グイッと一気に距離を詰める桜木は、互いの唇が触れそうなくらい顔を近づけてきた。
離れようと一歩下がるけど、それを許さないのが桜木。
やっぱり手首を掴まれ、どうしたって逃げられない。
「顔真っ赤だねー。どう好き?」
「んぇ!?」
女の子らしくない変な声がでたけど、そんなの変なこと聞いてくる桜木が悪いと思う。
しかも桜木、なんだか機嫌よさそうに笑ってるし。
「天音ちゃんさー、前から思ってたけど。
けっこー俺の顔好きでしょ?」
「なっ……なにそれ!別に好きじゃ……」
「顔近づける度照れてるし。

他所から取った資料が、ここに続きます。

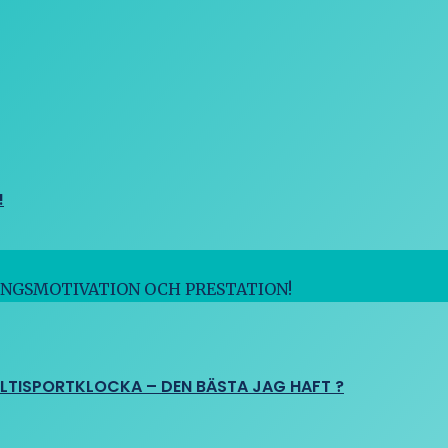
!
INGSMOTIVATION OCH PRESTATION!
ULTISPORTKLOCKA – DEN BÄSTA JAG HAFT ?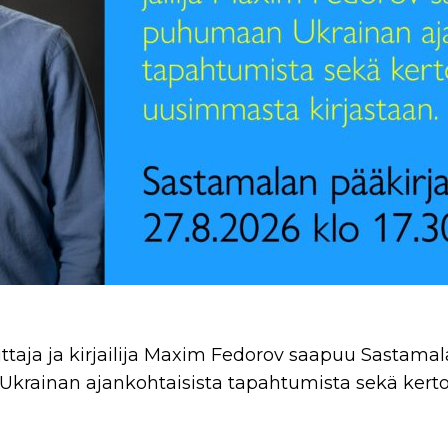
ittaja ja kirjailija Maxim Fedorov saapuu Sastama
Ukrainan ajankohtaisista tapahtumista sekä ker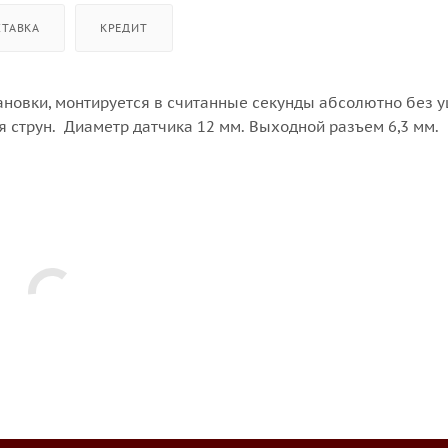
СТАВКА
КРЕДИТ
ановки, монтируется в считанные секунды абсолютно без 
 струн. Диаметр датчика 12 мм. Выходной разъем 6,3 мм.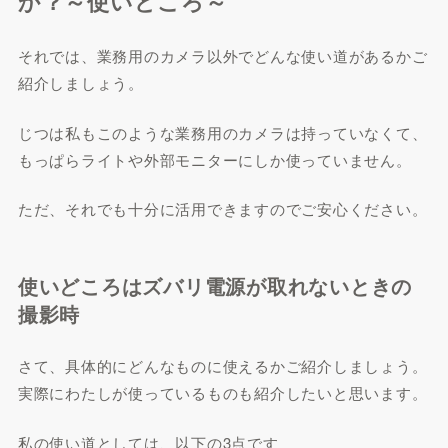
か？～使いどころ～
それでは、業務用のカメラ以外でどんな使い道があるかご
紹介しましょう。
じつは私もこのような業務用のカメラは持っていなくて、
もっぱらライトや外部モニターにしか使っていません。
ただ、それでも十分に活用できますのでご安心ください。
使いどころはズバリ電源が取れないときの
撮影時
さて、具体的にどんなものに使えるかご紹介しましょう。
実際にわたしが使っているものも紹介したいと思います。
私の使い道としては、以下の3点です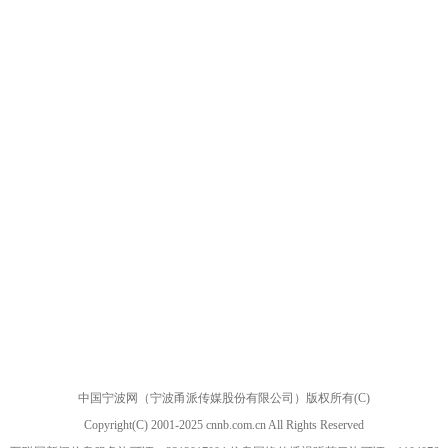
中国宁波网（宁波甬派传媒股份有限公司）版权所有(C)
Copyright(C) 2001-2025 cnnb.com.cn All Rights Reserved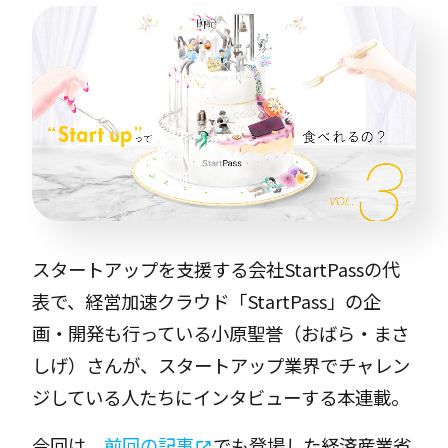
スタートアップを⽀援する会社StartPassの代
表で、経営加速クラウド「StartPass」の企
画・開発も行っている小原聖誉（おばら・まさ
しげ）さんが、スタートアップ業界でチャレン
ジしている人たちにインタビューする本連載。
今回は、
前回の記事
でも登場した経済産業省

いい加減慣れればいいのに。」
「そんなの慣れるわけ……ない、よ」
だって、恥ずかしいじゃん。
間接キスやキスされたこととか、その顔見る度思い出して。
桜木の唇に目が勝手にいっては、頬に熱が集中する。
バカみたいに振り回されてるのに
抵抗しても振りほどけないその手が、力強い。ただそれだけに男を感じて。
急に優しくなったりなんかするから
こっちだって変な警戒心失くしちゃうし……。
意味が分からない。
桜木といると、自分が何をしたいのか訳が分からなくなる。
いまだって関わりたくないって思うのに。
もし本当に関わらなくなったら……少しだけ寂しいとは……思う。
おかしな感情。
いつ芽生えたのか分からない。
桜木はそんなつもりなくても
思い返せば、桜木に助けられてばかりだって今になって思うよ。